A precise description of a programming language is a prerequisite for its implementation and for its use. This document is such a description for Nex: a formal account of both the grammar and the meaning of the language.
A language description can take many forms. The most common is the reference manual: a careful narrative of what each construction does, usually backed by a grammar in Backus–Naur form. That is enough for many purposes, and Nex has such a manual. But a reference manual is ill-suited to the reader who must implement the language, who wishes to state laws for the equivalence of programs, or who wants to reason about a program with mathematical rigour. For those readers a different kind of document is needed, in which the meaning of a program is not described but defined.
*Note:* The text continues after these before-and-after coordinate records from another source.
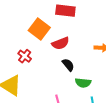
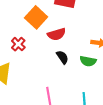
green semicircle: (83, 83) -> (88, 61), moved

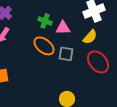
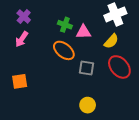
gray square: (66, 54) -> (87, 68), moved

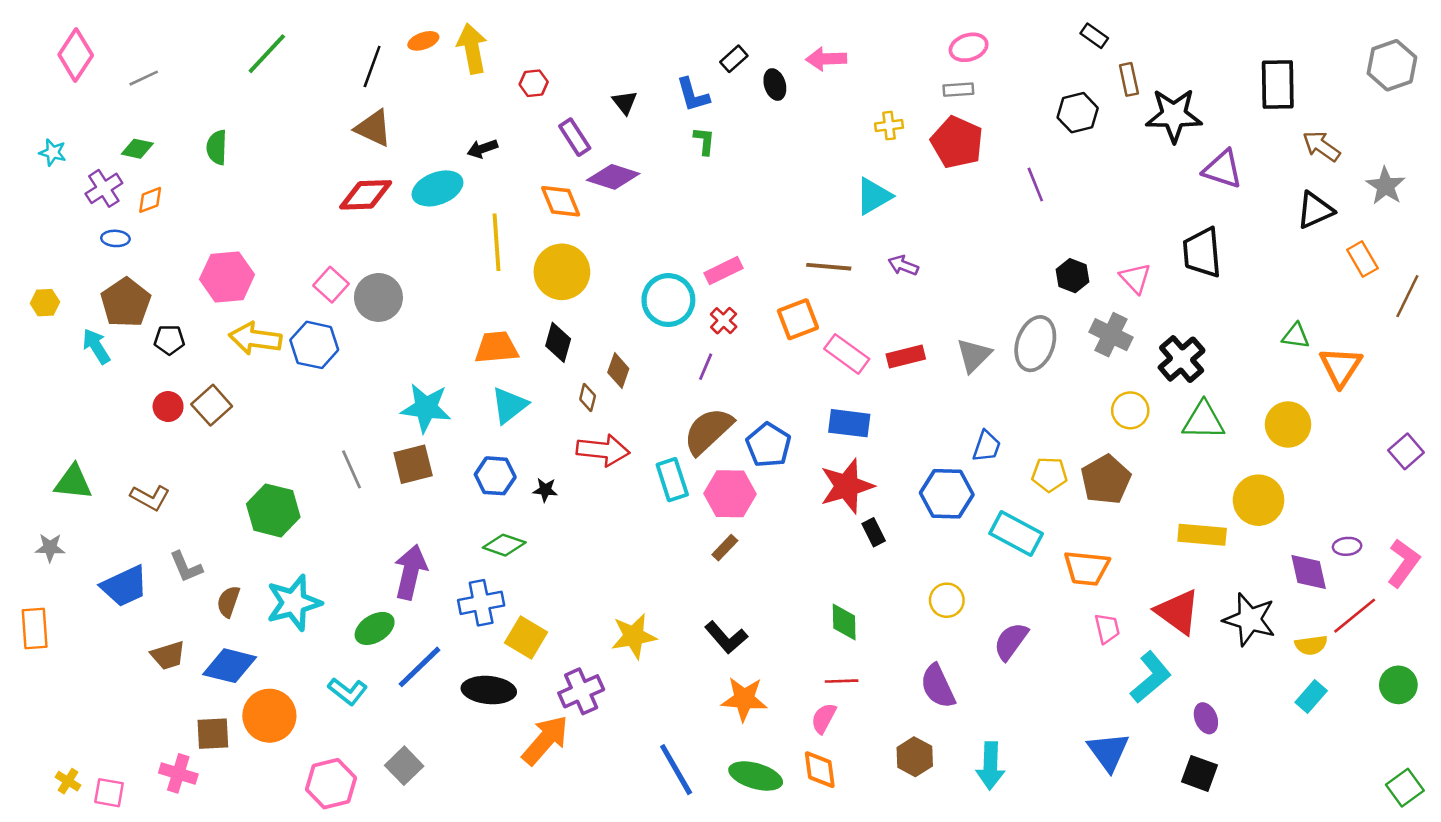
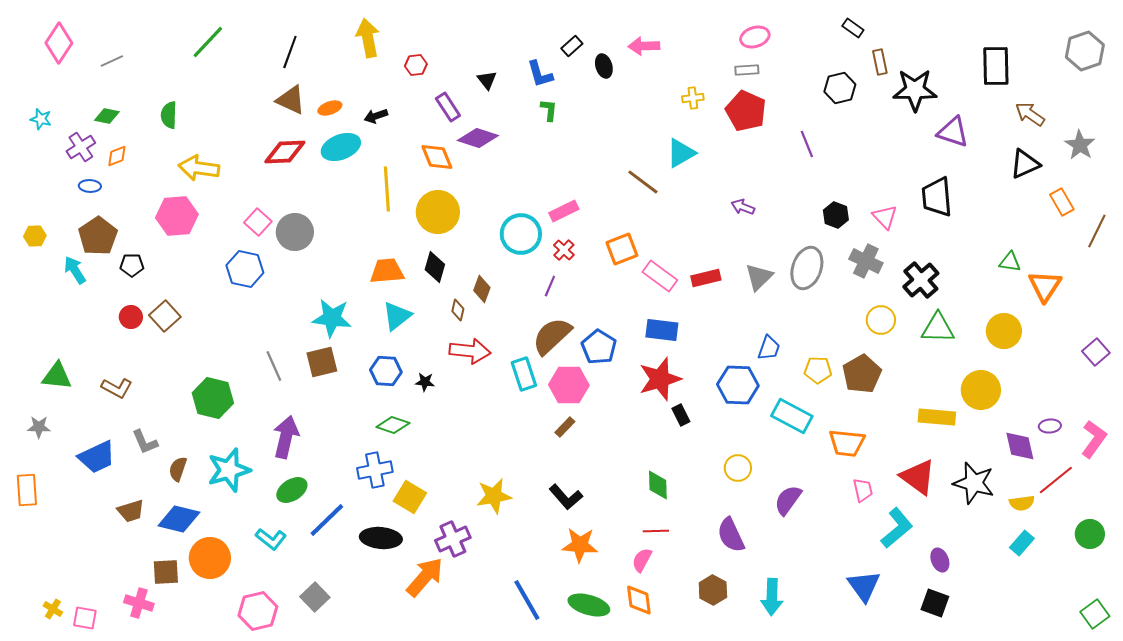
orange ellipse: (423, 41) -> (330, 108), moved
purple arrow: (903, 265) -> (743, 207), moved
brown line: (829, 267) -> (643, 182), moved, turned 32
yellow arrow: (255, 339) -> (199, 168), moved
purple arrow: (411, 572) -> (286, 437), moved

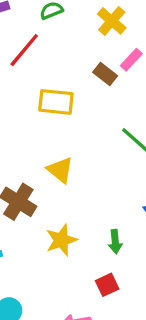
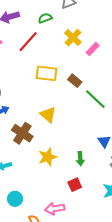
yellow cross: (112, 21) -> (73, 38), moved
brown rectangle: (105, 74) -> (75, 81), moved

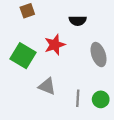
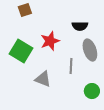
black semicircle: (78, 21) -> (80, 26), moved
gray line: (78, 98) -> (71, 66), moved

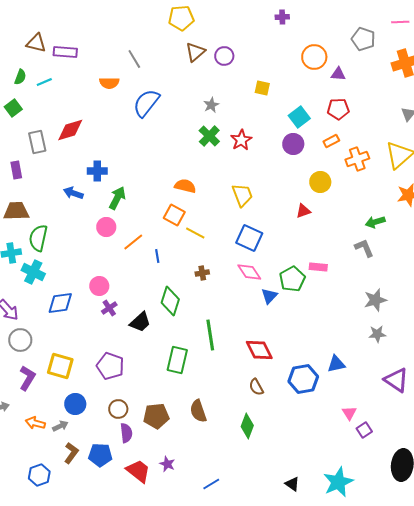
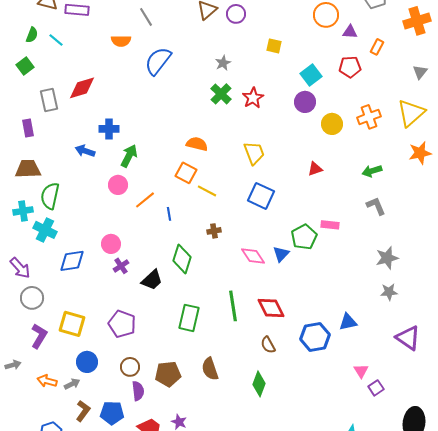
cyan line: (44, 82) -> (56, 40), turned 63
orange rectangle: (331, 141) -> (377, 47), moved, turned -35
yellow circle: (320, 182) -> (332, 124), moved
green arrow: (375, 222) -> (372, 171), moved
pink diamond: (249, 272) -> (253, 256), moved
green line: (210, 335) -> (233, 306), moved

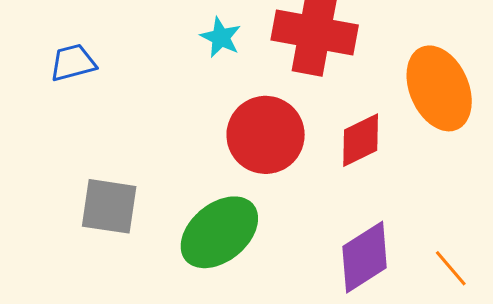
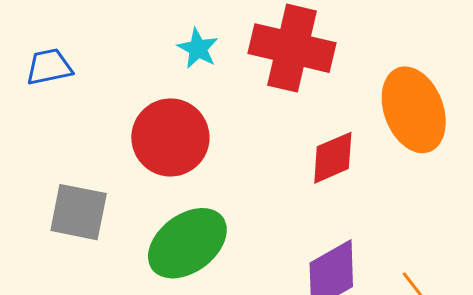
red circle: (266, 135) -> (170, 137), moved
This Definition aims to be that document. It does not replace the tutorial or the reference; it underwrites them. Where the tutorial says what a construct is for, the Definition says what it is.
1.1Nex
Nex is a small object-oriented language with first-class functions, designed to keep the discipline of software engineering visible in ordinary code. It draws its structural vocabulary—classes, features, inheritance, and contracts—from Eiffel; its conviction that a small, regular core scales further than a large feature set from Scheme; the discipline of static, soundness-minded typing—checked before a program runs and set down, like this Definition, in inference rules—from ML; and its concurrency model—lightweight tasks communicating over channels—from CSP and its descendants. What Nex takes from ML is this discipline, not the type algebra of ML proper: the type structure itself—nominal classes related by inheritance and conformance, with bounded generics—is Eiffel's, and Nex has neither Hindley–Milner inference nor structural typing.
Four commitments shape the language, and the tension between them gives it its character.
- Correctness is part of ordinary programming. Preconditions, postconditions, and class invariants are written in the program itself, checked as it runs, and reported by name when they fail. They are not a separate proof obligation in another file; they are Design by Contract, carried forward from Eiffel.
- Readability must survive growth. A language that is clean at ten lines and illegible at ten thousand has solved the wrong problem. The core grammar is kept small enough that its meaning can be stated without hand-waving—which is precisely what makes a document like this one possible.
- Objects and functions cooperate. Classes, inheritance, and contracts model the stateful parts of a system; pure functions and immutable values handle the rest. Neither is treated as the privileged paradigm.
- Theory shows up as design, not as notation. The contract system has roots in Hoare logic, the static typing discipline in ML, the concurrency model in CSP. None of this is required of the programmer. The theory pays for itself in the regularity of the surface.
It is the third and fourth commitments that make Nex worth defining formally, and the second that makes it feasible.
1.2The Form of the Definition
Every programming language presents its own conceptual view of computation. This view is indicated by the words the language uses for its phrase classes—class, feature, contract, task, channel—but those words also have abstract counterparts, which are what people really have in mind when they use the language. These abstract counterparts we call semantic objects; it is they, not the syntax, that carry the character of a language. A definition of Nex must therefore be given in terms of such objects.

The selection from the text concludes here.